Challenges with Big Data


Data volume: Data today is growing at an exponential rate. This high
tide of data will continue to rise continuously. The key questions are – “will
all this data be useful for analysis?”,
“Do we work with all this data or subset of it?”,
“How will we separate the knowledge from the noise?” etc.
Storage: Cloud computing is the answer to managing infrastructure for
big data as far as cost-efficiency, elasticity and easy upgrading /
downgrading is concerned. This further complicates the decision to host

big data solutions outside the enterprise.


Data retention: How long should one retain this data? Some data may
require for log-term decision, but some data may quickly become
irrelevant and obsolete.
Skilled professionals: In order to develop, manage and run those
applications that generate insights, organizations need professionals who
possess a high-level proficiency in data sciences.
Other challenges: Other challenges of big data are with respect to
capture, storage, search, analysis, transfer and security of big data.
Visualization: Big data refers to datasets whose size is typically beyond
the storage capacity of traditional database software tools. There is no
explicit definition of how big the data set should be for it to be considered
bigdata. Data visualization(computer graphics) is becoming popular as a
separate discipline.
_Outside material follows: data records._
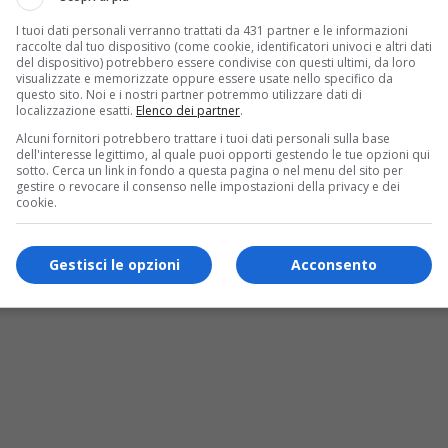
I tuoi dati personali verranno trattati da 431 partner e le informazioni
raccolte dal tuo dispositivo (come cookie, identificatori univoci e altri dati
del dispositivo) potrebbero essere condivise con questi ultimi, da loro
visualizzate e memorizzate oppure essere usate nello specifico da
questo sito. Noi e i nostri partner potremmo utilizzare dati di
localizzazione esatti.
Elenco dei partner
.
Alcuni fornitori potrebbero trattare i tuoi dati personali sulla base
dell'interesse legittimo, al quale puoi opporti gestendo le tue opzioni qui
sotto. Cerca un link in fondo a questa pagina o nel menu del sito per
gestire o revocare il consenso nelle impostazioni della privacy e dei
cookie.
Gestisci le opzioni
Acconsento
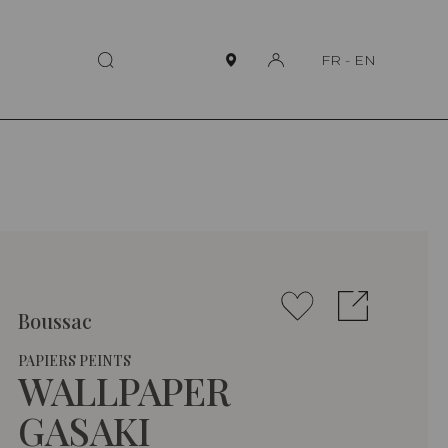
FR
-
EN
Boussac
PAPIERS PEINTS
WALLPAPER
GASAKI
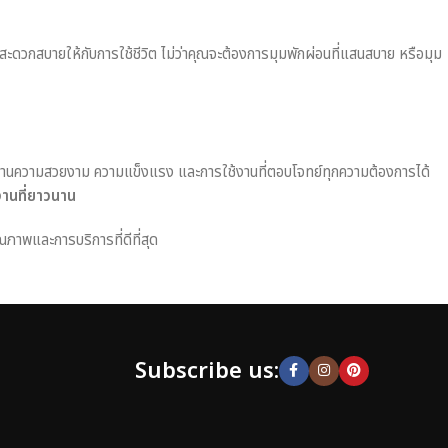
มสะดวกสบายให้กับการใช้ชีวิต ไม่ว่าคุณจะต้องการมุมพักผ่อนที่แสนสบาย หรือมุม
านความสวยงาม ความแข็งแรง และการใช้งานที่ตอบโจทย์ทุกความต้องการได้
งานที่ยาวนาน
ณภาพและการบริการที่ดีที่สุด
Subscribe us:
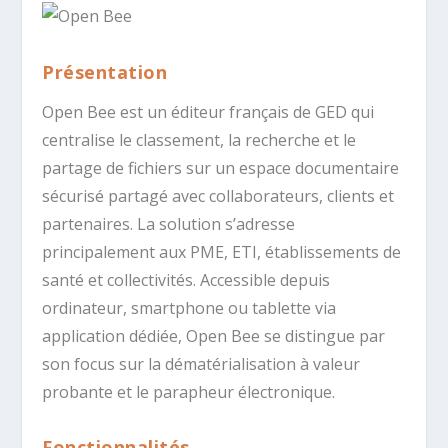
Présentation
Open Bee est un éditeur français de GED qui
centralise le classement, la recherche et le
partage de fichiers sur un espace documentaire
sécurisé partagé avec collaborateurs, clients et
partenaires. La solution s’adresse
principalement aux PME, ETI, établissements de
santé et collectivités. Accessible depuis
ordinateur, smartphone ou tablette via
application dédiée, Open Bee se distingue par
son focus sur la dématérialisation à valeur
probante et le parapheur électronique.
Fonctionnalités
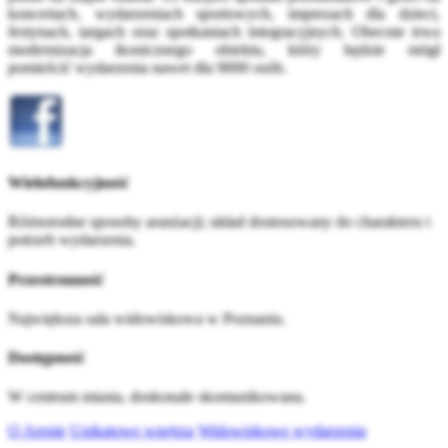
koncertach, wydarzeniach sportowych, imprezach dla dzieci,
festynach, targach oraz spotkaniach integracyjnych. Obecnie trwa
modernizacja ikonicznego obiektu, który będzie mógł
pomieścić wydarzenia nawet dla 9000 osób.
Wielofunkcyjność
Różnorodne sposoby aranżacji; układ dostosowany do charakteru i
potrzeb wydarzenia.
Przestronność
Największa sala widowiskowa w Poznaniu.
Dostępność
W centrum miasta, doskonale skomunikowana.
O Arenie
Unikatowe wnętrza
Widowiskowe wydarzenia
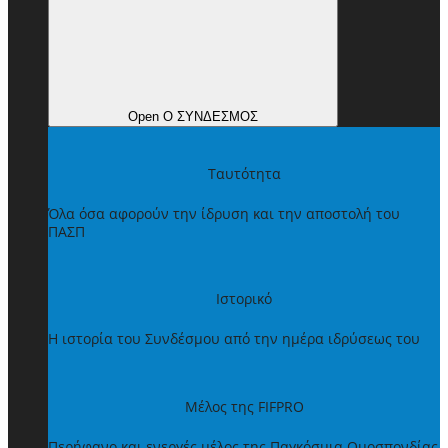
Open Ο ΣΥΝΔΕΣΜΟΣ
Ταυτότητα
Όλα όσα αφορούν την ίδρυση και την αποστολή του
ΠΑΣΠ
Ιστορικό
Η ιστορία του Συνδέσμου από την ημέρα ιδρύσεως του
Μέλος της FIFPRO
Περήφανο και ενεργές μέλος της Παγκόσμια Ομοσπονδίας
There are very few data visualization experts.

Why is Big Data Important?


The importance of big data does not revolve around how much data a
company has but how a company utilizes the collected data. Every
company uses data in its own way; the more efficiently a company uses
its data, the more potential it has to grow. The company can take data
from any source and analyze it to find answers which will enable:
1. Cost Savings: Some tools of Big Data like Hadoop and Cloud-Based
Analytics can bring cost advantages to business when large amounts of
data are to be stored and these tools also help in identifying more
efficient ways of doing business.
2. Time Reductions: The high speed of tools like Hadoop and in-memory
analytics can easily identify new sources of data which helps
businesses analyzing data immediately and make quick decisions
based on the learning.
3. Understand the market conditions: By analyzing big data you can
get a better understanding of current market conditions. For example,
by analyzing customers’ purchasing behaviors, a company can find out
the products that are sold the most and produce products according to
this trend. By this, it can get ahead of its competitors.
4. Control online reputation: Big data tools can do sentiment analysis.
Therefore, you can get feedback about who is saying what about your
company. If you want to monitor and improve the online presence of
your business, then, big data tools can help in all this.
5. Using Big Data Analytics to Boost Customer Acquisition and
Retention: The customer is the most important asset any business
depends on. There is no single business that can claim success without
first having to establish a solid customer base. However, even with a
customer base, a business cannot afford to disregard the high
competition it faces. If a business is slow to learn what customers are
looking for, then it is very easy to begin offering poor quality products.
In the end, loss of clientele will result, and this creates an adverse
overall effect on business success. The use of big data allows
businesses to observe various customer related patterns and trends.
Observing customer behavior is important to trigger loyalty.
6. Using Big Data Analytics to Solve Advertisers Problem and
Offer Marketing Insights: Big data analytics can help change all
business operations. This includes the ability to match customer
expectation, changing company’s product line and of course ensuring
that the marketing campaigns are powerful.
7. Big Data Analytics As a Driver of Innovations and Product
Development: Another huge advantage of big data is the ability to
help companies innovate and redevelop their products.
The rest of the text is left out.